Supplied data below:

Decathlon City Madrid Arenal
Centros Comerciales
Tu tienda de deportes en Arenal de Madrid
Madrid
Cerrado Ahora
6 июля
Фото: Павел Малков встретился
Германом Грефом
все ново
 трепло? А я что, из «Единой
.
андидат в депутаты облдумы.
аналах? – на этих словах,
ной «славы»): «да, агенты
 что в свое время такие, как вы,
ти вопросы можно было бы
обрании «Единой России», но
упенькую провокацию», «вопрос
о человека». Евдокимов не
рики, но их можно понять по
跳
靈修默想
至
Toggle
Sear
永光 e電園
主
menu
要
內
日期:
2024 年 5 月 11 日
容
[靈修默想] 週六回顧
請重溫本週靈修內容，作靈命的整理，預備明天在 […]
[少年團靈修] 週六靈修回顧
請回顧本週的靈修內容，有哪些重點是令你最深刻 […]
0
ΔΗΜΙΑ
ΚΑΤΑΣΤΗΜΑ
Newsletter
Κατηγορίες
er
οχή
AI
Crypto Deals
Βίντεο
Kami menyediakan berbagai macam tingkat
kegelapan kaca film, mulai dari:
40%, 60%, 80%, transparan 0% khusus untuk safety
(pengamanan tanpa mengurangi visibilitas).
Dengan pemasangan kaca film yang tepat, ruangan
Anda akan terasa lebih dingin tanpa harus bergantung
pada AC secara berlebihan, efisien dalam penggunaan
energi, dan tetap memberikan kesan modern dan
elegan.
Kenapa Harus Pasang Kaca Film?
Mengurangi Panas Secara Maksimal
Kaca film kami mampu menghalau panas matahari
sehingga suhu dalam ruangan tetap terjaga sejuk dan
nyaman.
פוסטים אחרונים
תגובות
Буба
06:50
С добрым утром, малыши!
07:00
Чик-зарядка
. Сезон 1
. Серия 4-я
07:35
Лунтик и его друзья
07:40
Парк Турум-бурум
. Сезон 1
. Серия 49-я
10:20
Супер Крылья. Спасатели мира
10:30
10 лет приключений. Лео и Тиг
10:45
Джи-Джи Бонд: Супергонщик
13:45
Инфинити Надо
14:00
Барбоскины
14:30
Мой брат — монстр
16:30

End of Supplied data.
Supplied data below:

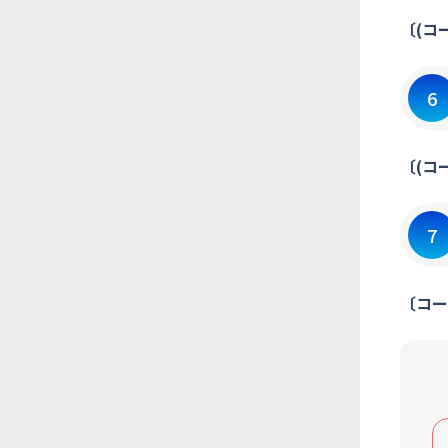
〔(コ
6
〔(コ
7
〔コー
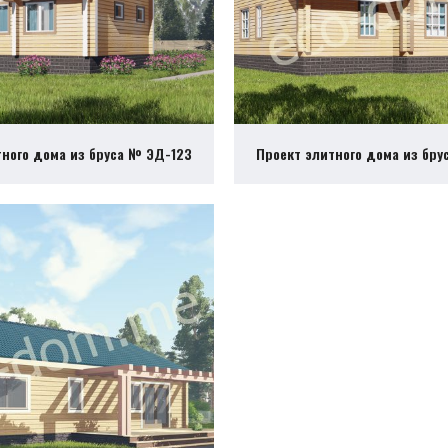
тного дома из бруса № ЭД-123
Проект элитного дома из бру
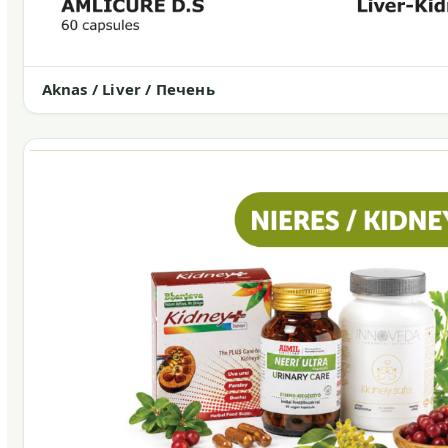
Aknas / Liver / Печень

End of Supplied data.

== Your assignment ==
How many lines in the records include "tetap"? Answer with the number alone.

== Response below ==
2